Mais si les Etats-Unis abandonnaient un jour le dollar, ceci constituerait une gifle majeure à la souveraineté nationale de ce grand pays. Quand quelqu’un d’autre contrôle votre monnaie, il importe peu qui fait les lois. (NDT: Ceci est pourtant déjà en cours aux Etats-Unis puisque la Banque de la Réserve Fédérale est un cartel de banques privées transnational, la monnaie bidon qu’est le dollar US est déjà contrôlée par les banques transnationales depuis 1913…)

Malheureusement, l’élite mondialiste semble être absolument obsédée par l’idée d’une monnaie unique mondiale, un système économique unique mondial et un gouvernement mondial le régissant.
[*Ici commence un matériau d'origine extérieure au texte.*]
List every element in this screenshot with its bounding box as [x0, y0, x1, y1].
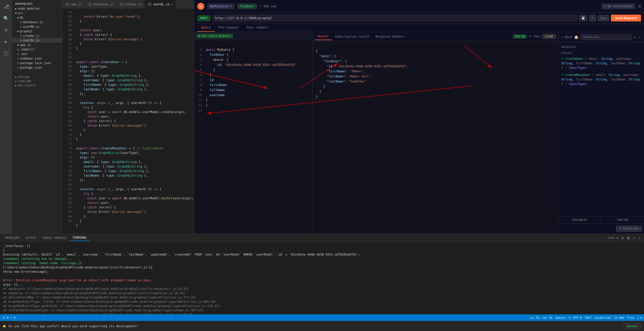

Rien de tout ceci ne va se produire cette année, mais les choses bougent en ce sens. Avec chaque nouvelle crise qui émerge, les solutions qui nous seront imposées impliqueront toujours plus de centralisation et toujours plus de mondialisation.

Après avoir lu tout ceci, on est en droit de se demander à quoi servent toutes les théories de l'économie monétaire apprises dans les grandes écoles et Universités. On comprend mieux ce qui inspire le principe de la "discrétion" du Banquier Central.